A B
C D
E F
G H
I J
K L
M N
O P
Q R
S T
U V
W X
Y Z
Le judaïsme est essentiellement une loi, et le Nouveau Testament qualifie souvent de cette manière, soit l’économie elle-même, soit les livres qui en sont les documents (Jean 7.49 ; 10.34 ; 12.34 ; 13.25 ; 1 Corinthiens 14.21 ; Hébreux 7.12 ; 10.1). Tout, en effet, se résume en lois chez les Juifs, à tel point que le nom même de la Thorah (la loi) était révéré chez eux presque à l’égal du nom de Jéhovah lui-même.
En groupant autour du nom d’Abraham une portion déterminée de la famille de ce patriarche, en faisant de cette famille un peuple, et de ce peuple le dépositaire de la vérité, en leur accordant ainsi des privilèges inappréciables. Dieu leur imposait des devoirs adéquats aux droits qu’il leur concédait. La loi était, en quelque sorte, le prix de leur privilège ; bénédictions d’une part, obéissance de l’autre, tels étaient les termes de ce contrat, de cette alliance. De la part des Juifs, tout devait donc aboutir à Dieu ; Dieu était leur chef, leur maître, un maître absolu ; Dieu était comme la base même de leur nationalité ; leur législation devait porter l’empreinte de cette situation exceptionnelle. Israël ne pouvait être ni monarchie, ni république, ni aristocratie ; c’était en principe, ce devait être en fait, une théocratie. Le Dieu d’Israël se proclamait l’auteur des institutions politiques, comme celui des institutions religieuses. La charte du pays était le décalogue ; toutes les autres lois n’en étaient que le développement. Il n’y avait point là d’Église à côté de l’État, l’État n’était point juxtaposé à l’Église, au-dessus, ou au dedans ; l’État et l’Église n’étaient qu’un ; rien ne les distinguait. Il n’y avait pas un domaine religieux et un domaine politique ; on ne pouvait pas plus faire abstraction de l’un que de l’autre. Dieu était roi et souverain sacrificateur ; tout se réunissait en lui, comme ces deux ordres d’idées et de choses ne peuvent, en effet, se réunir qu’en lui, sous peine de se compromettre l’un l’autre.
Le monothéisme n’était point une abstraction pour Israël ; il se révélait d’une manière patente, visible, extérieure ; il portait ses fruits, et se manifestait par des conséquences ; il donnait des lois, lui seul, toujours, partout. Quoique les lois mosaïques puissent se diviser en catégories, elles tendaient toutes également vers le même but, comme elles partaient du même principe. Elles avaient pour but de constater le mal, d’opposer à ses progrès une barrière, de le condamner toujours, et de préparer les esprits à l’attente du Messie, qui devait le vaincre, et en détruire les funestes effets.

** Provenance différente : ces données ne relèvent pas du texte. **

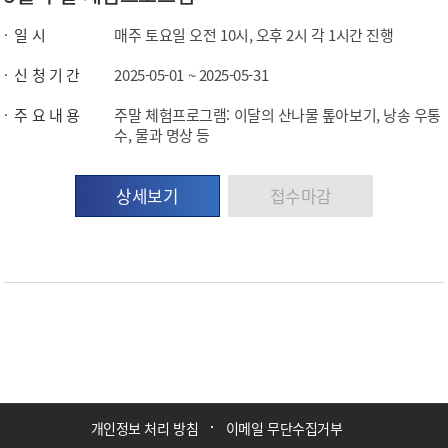
일 시
매주 토요일 오전 10시, 오후 2시 각 1시간 진행
신 청 기 간
2025-05-01 ~ 2025-05-31
주 요 내 용
주말 체험프로그램: 이달의 산나물 톺아보기, 낭송 우통
수, 물과 명상 등
상세보기
개인정보 처리 방침
이메일 무단수집거부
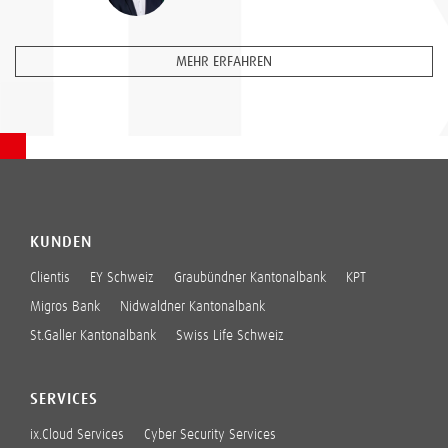
MEHR ERFAHREN
KUNDEN
Clientis
EY Schweiz
Graubündner Kantonalbank
KPT
Migros Bank
Nidwaldner Kantonalbank
St.Galler Kantonalbank
Swiss Life Schweiz
SERVICES
ix.Cloud Services
Cyber Security Services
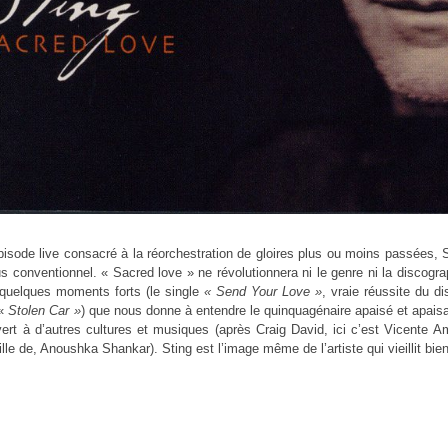
isode live consacré à la réorchestration de gloires plus ou moins passées,
us conventionnel. « Sacred love » ne révolutionnera ni le genre ni la discogra
 quelques moments forts (le single
« Send Your Love »
, vraie réussite du d
 «
Stolen Car »
) que nous donne à entendre le quinquagénaire apaisé et apais
ert à d’autres cultures et musiques (après Craig David, ici c’est Vicente A
fille de, Anoushka Shankar). Sting est l’image même de l’artiste qui vieillit bie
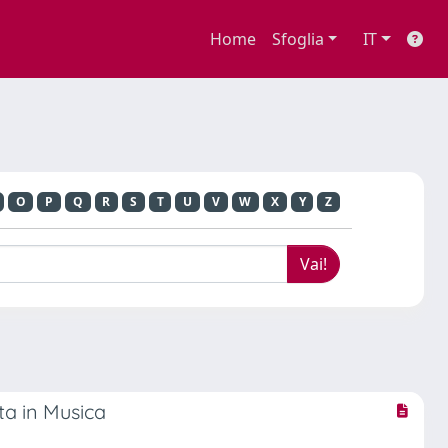
Home
Sfoglia
IT
O
P
Q
R
S
T
U
V
W
X
Y
Z
ta in Musica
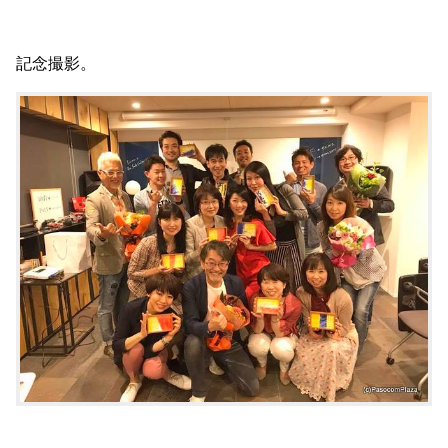
記念撮影。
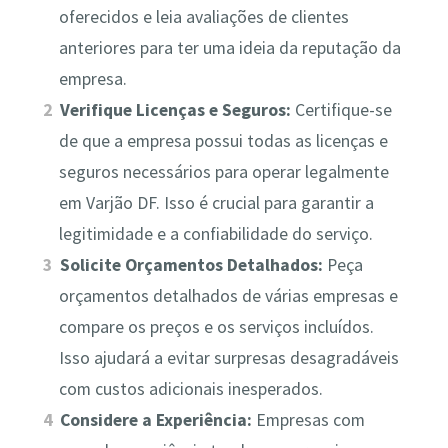
oferecidos e leia avaliações de clientes
anteriores para ter uma ideia da reputação da
empresa.
Verifique Licenças e Seguros:
Certifique-se
de que a empresa possui todas as licenças e
seguros necessários para operar legalmente
em Varjão DF. Isso é crucial para garantir a
legitimidade e a confiabilidade do serviço.
Solicite Orçamentos Detalhados:
Peça
orçamentos detalhados de várias empresas e
compare os preços e os serviços incluídos.
Isso ajudará a evitar surpresas desagradáveis
com custos adicionais inesperados.
Considere a Experiência:
Empresas com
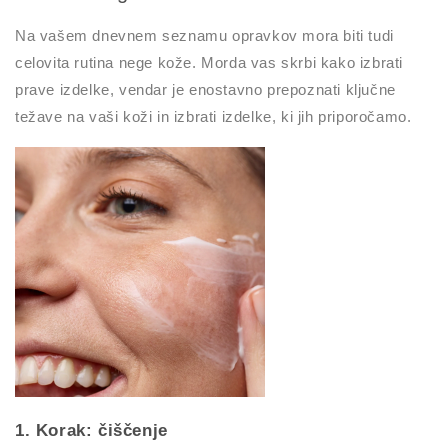
Na vašem dnevnem seznamu opravkov mora biti tudi
celovita rutina nege kože. Morda vas skrbi kako izbrati
prave izdelke, vendar je enostavno prepoznati ključne
težave na vaši koži in izbrati izdelke, ki jih priporočamo.
1. Korak: čiščenje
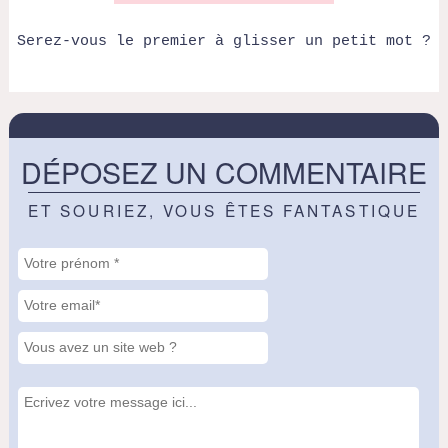
Serez-vous le premier à glisser un petit mot ?
DÉPOSEZ UN COMMENTAIRE
ET SOURIEZ, VOUS ÊTES FANTASTIQUE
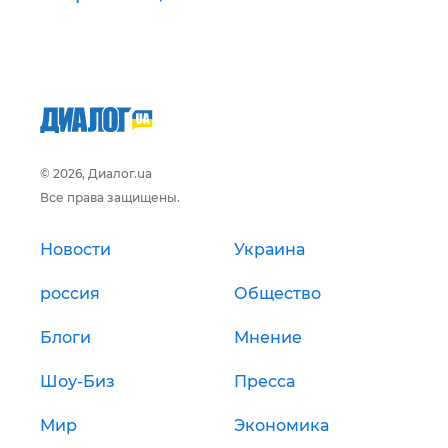
© 2026, Диалог.ua
Все права защищены.
Новости
Украина
россия
Общество
Блоги
Мнение
Шоу-Биз
Пресса
Мир
Экономика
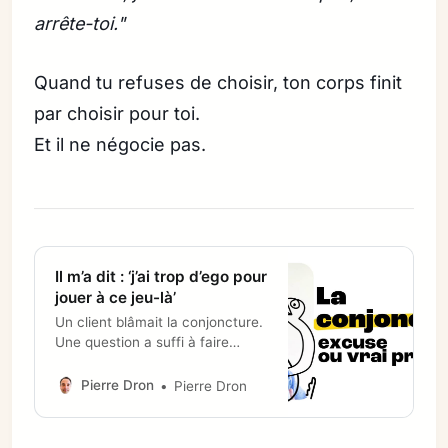
arrête-toi."
Quand tu refuses de choisir, ton corps finit
par choisir pour toi.
Et il ne négocie pas.
Il m’a dit : ‘j’ai trop d’ego pour
jouer à ce jeu-là’
Un client blâmait la conjoncture.
Une question a suffi à faire
tomber le masque.
Pierre Dron
Pierre Dron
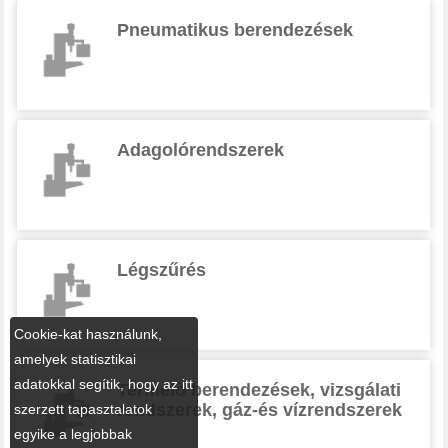
Pneumatikus berendezések
Adagolórendszerek
Légszűrés
Cookie-kat használunk,
amelyek statisztikai
adatokkal segítik, hogy az itt
Termelő berendezések, vizsgálati
rendszerek, gáz-és vízrendszerek
szerzett tapasztalatok
egyike a legjobbak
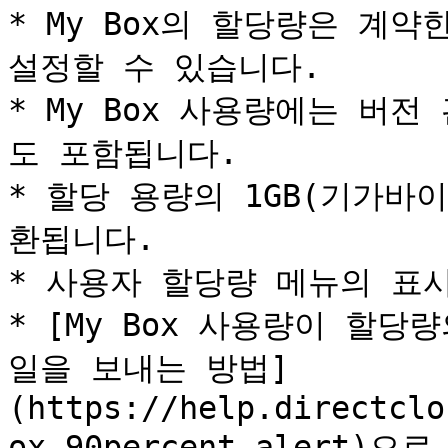
* My Box의 할당량은 계약
설정할 수 있습니다.

* My Box 사용량에는 버
도 포함됩니다.

* 할당 용량의 1GB(기가바이
환됩니다.

* 사용자 할당량 메뉴의 표
* [My Box 사용량이 할당
일을 보내는 방법]
(https://help.directclo
ox_90percent_alert)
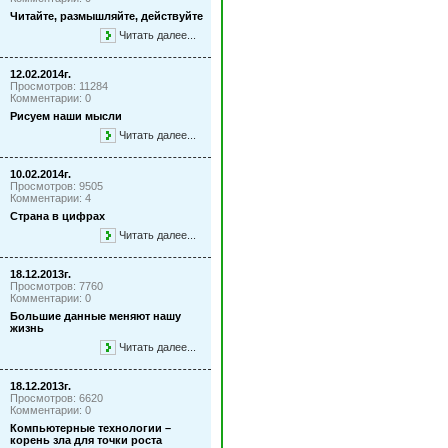
Читайте, размышляйте, действуйте
Читать далее...
12.02.2014г.
Просмотров: 11284
Комментарии: 0
Рисуем наши мысли
Читать далее...
10.02.2014г.
Просмотров: 9505
Комментарии: 4
Страна в цифрах
Читать далее...
18.12.2013г.
Просмотров: 7760
Комментарии: 0
Большие данные меняют нашу
жизнь
Читать далее...
18.12.2013г.
Просмотров: 6620
Комментарии: 0
Компьютерные технологии –
корень зла для точки роста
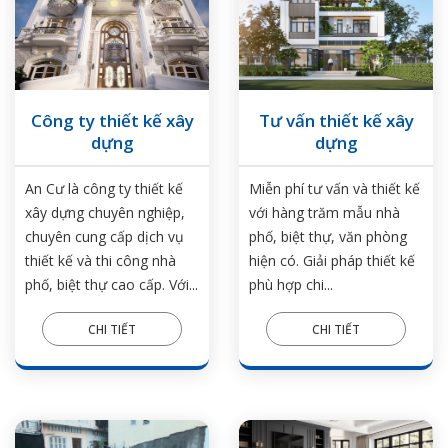
Công ty thiết kế xây
Tư vấn thiết kế xây
dựng
dựng
An Cư là công ty thiết kế
Miễn phí tư vấn và thiết kế
xây dựng chuyên nghiệp,
với hàng trăm mẫu nhà
chuyên cung cấp dịch vụ
phố, biệt thự, văn phòng
thiết kế và thi công nhà
hiện có. Giải pháp thiết kế
phố, biệt thự cao cấp. Với...
phù hợp chi...
CHI TIẾT
CHI TIẾT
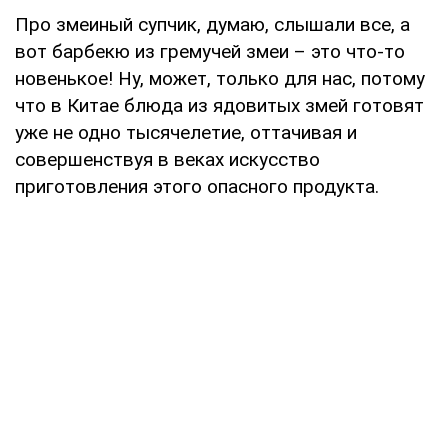
Про змеиный супчик, думаю, слышали все, а
вот барбекю из гремучей змеи – это что-то
новенькое! Ну, может, только для нас, потому
что в Китае блюда из ядовитых змей готовят
уже не одно тысячелетие, оттачивая и
совершенствуя в веках искусство
приготовления этого опасного продукта.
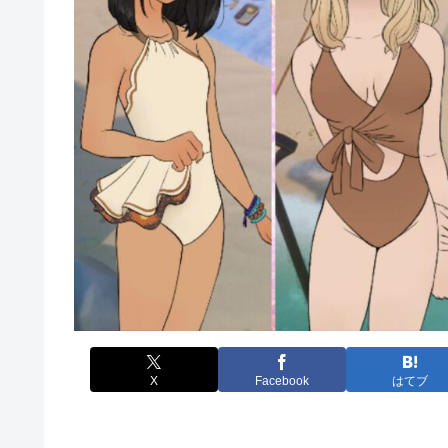
X
Facebook
はてブ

Le mot loi est pris dans des sens très divers. Il semble désigner d’une manière spéciale le décalogue (Romains 7.7 ; cf. Matthieu 19.17 ; Marc 10.19 ; Luc 18.20). Il désigne les cinq livres de Moïse (Luc 24.44 ; Jean 7.19 ; etc.). Il se rapporte à l’Ancien Testament, comme livre (Luc 4.20 ; 16.17 ; Actes 24.14 ; Romains 2.23) ; et comme économie, dans presque toutes les épîtres, par opposition à l’économie de la grâce. Ailleurs, il est pris dans un sens spécial pour désigner une loi particulière (Jean 19.7), ou bien encore, il signifie la loi morale, la loi de la conscience gravée dans le cœur, la loi de la morale universelle (Romains 13.8-10). Le péché originel, cette inclination au mal qui est dans nos membres, est appelée une loi (Romains 7.23), la loi du péché. L’économie nouvelle est appelée la loi de la liberté, loi parfaite, loi royale (Jacques 1.25 ; 2.8-12).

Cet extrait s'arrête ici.